Malcolm Watson Dixon (1934 – 9 April 2020) was an English actor, best known for playing the role of Strutter in the 1981 film Time Bandits. He had many roles which took advantage of his  height, such as ewoks and dwarfs.

Life and career
Malcolm Dixon was born in Crook, County Durham, in 1934, as the youngest of seven brothers and the only child with dwarfism. He was raised in Crook. His parents died when he was young and he outlived all his brothers.

Dixon worked on his parents' poultry farm and as a floral artist. He was discovered by a talent agent who was keen on Dixon's talents with ice skates at the Durham Ice Rink.
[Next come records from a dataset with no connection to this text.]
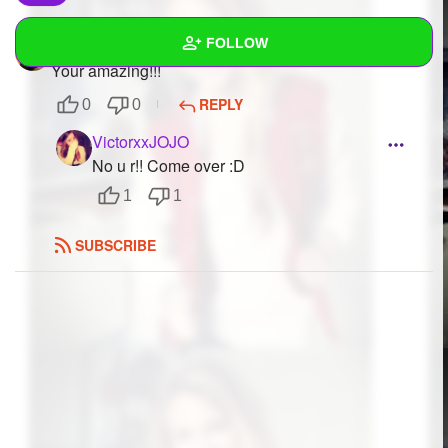
FOLLOW
Matthewz
to
VictorxxJOJO
Your amazing!!!
Wall
REPLY
0
0
Created Quizzes
VictorxxJOJO
No u r!! Come over :D
Created Stories
1
1
Asked Questions
SUBSCRIBE
Created Polls
Created Pages
Photos
1
About
Following
13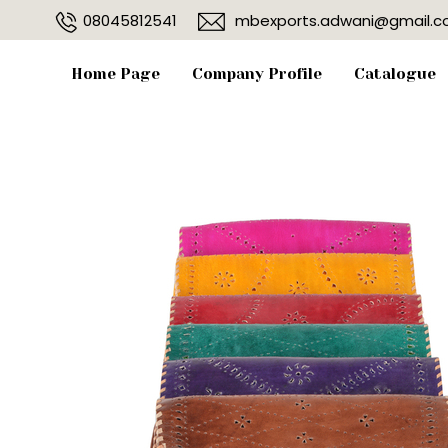
08045812541
mbexports.adwani@gmail.
Home Page
Company Profile
Catalogue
He then worked in an ice show at Empire Pool, Wembley. His stature and physical abilities landed him work with Jim Henson's Creature Shop, where he worked in multiple films and television shows until becoming an independent actor, most notably starring in Time Bandits and also in Willy Wonka and the Chocolate Factory as an Oompa-Loompa (an uncredited role). He featured in many music videos for artists including David Bowie, Duran Duran and Spandau Ballet.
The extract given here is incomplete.